[Rendered page images]

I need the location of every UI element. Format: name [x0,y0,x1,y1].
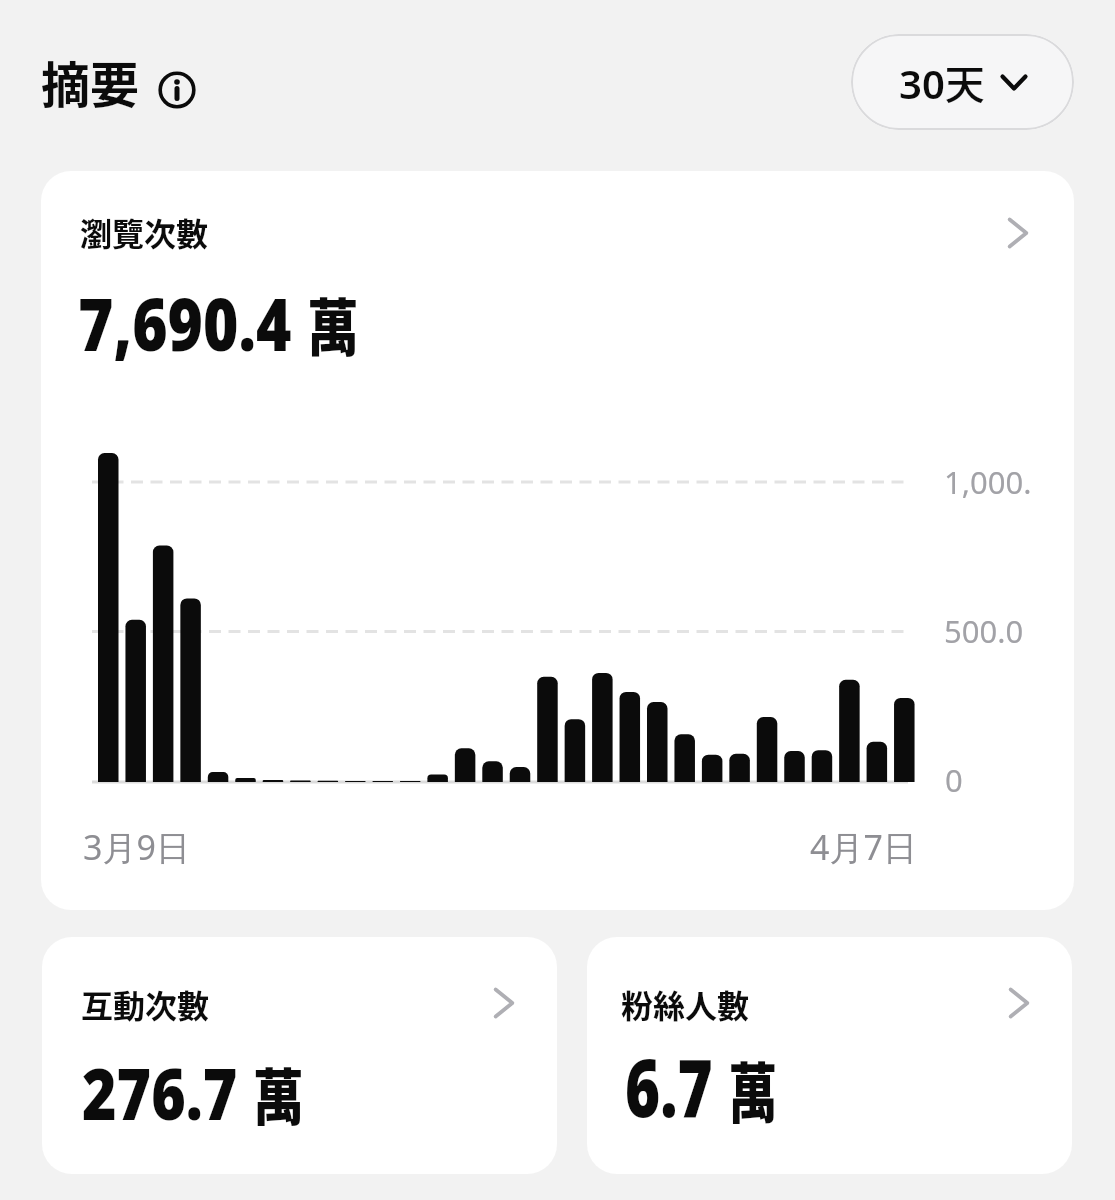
staticText: 3月9日 [83,824,190,870]
staticText: 瀏覽次數 [80,209,209,255]
staticText: 0 [945,759,963,801]
staticText: 276.7 萬 [82,1045,305,1140]
staticText: 6.7 萬 [625,1033,778,1141]
staticText: 互動次數 [81,981,210,1027]
button[interactable]: 30天 [851,34,1074,130]
button[interactable]: 瀏覽次數 [41,171,1074,910]
button[interactable]: 互動次數 [42,937,557,1174]
button[interactable]: 粉絲人數 [587,937,1072,1174]
staticText: 7,690.4 萬 [78,274,359,372]
staticText: 30天 [899,53,985,111]
staticText: 4月7日 [810,824,917,870]
staticText: 摘要 [41,46,140,117]
staticText: 500.0 [944,610,1024,652]
staticText: 1,000. [944,461,1032,503]
staticText: 粉絲人數 [621,981,750,1027]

_What the exercise asks_. How many lines of these records include the word "粉絲人數"? Only the number should be written.

_Exercise result_. 2